§ RECORDS SUPPLIED:
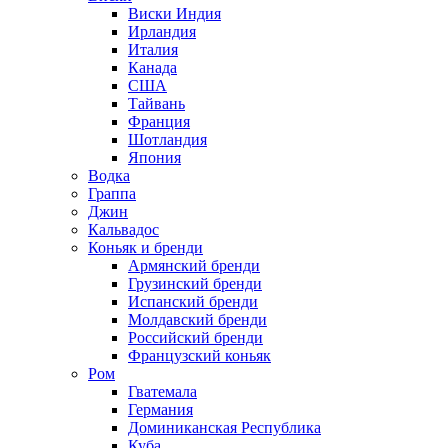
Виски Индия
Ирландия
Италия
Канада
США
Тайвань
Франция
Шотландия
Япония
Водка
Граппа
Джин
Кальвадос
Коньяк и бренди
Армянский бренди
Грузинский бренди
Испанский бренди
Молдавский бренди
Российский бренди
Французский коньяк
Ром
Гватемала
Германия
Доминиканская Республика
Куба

...

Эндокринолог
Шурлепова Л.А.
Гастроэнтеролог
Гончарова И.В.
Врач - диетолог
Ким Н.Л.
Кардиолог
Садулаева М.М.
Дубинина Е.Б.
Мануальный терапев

...

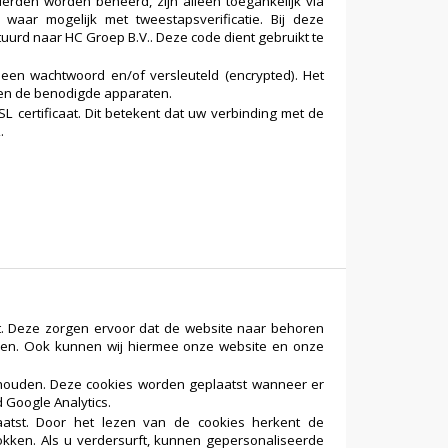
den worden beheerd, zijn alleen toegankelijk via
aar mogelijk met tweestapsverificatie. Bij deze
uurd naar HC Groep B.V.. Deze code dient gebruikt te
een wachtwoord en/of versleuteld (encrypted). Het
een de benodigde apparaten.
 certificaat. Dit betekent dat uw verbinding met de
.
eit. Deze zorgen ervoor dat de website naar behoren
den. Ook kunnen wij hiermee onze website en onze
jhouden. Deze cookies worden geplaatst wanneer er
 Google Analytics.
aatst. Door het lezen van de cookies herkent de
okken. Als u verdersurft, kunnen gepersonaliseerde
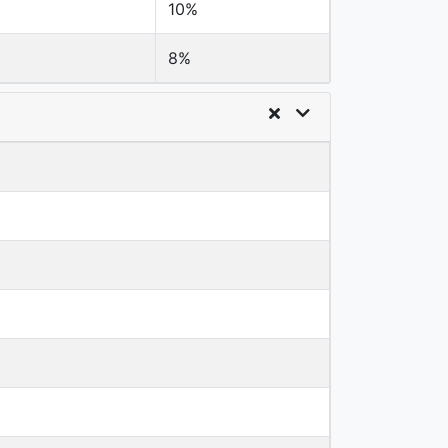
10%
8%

§ WHAT THE TASK ASKS: The only acceptable answer is a number: how many lines in the data above hold the word "naar".

§ EXERCISE SOLUTION: 2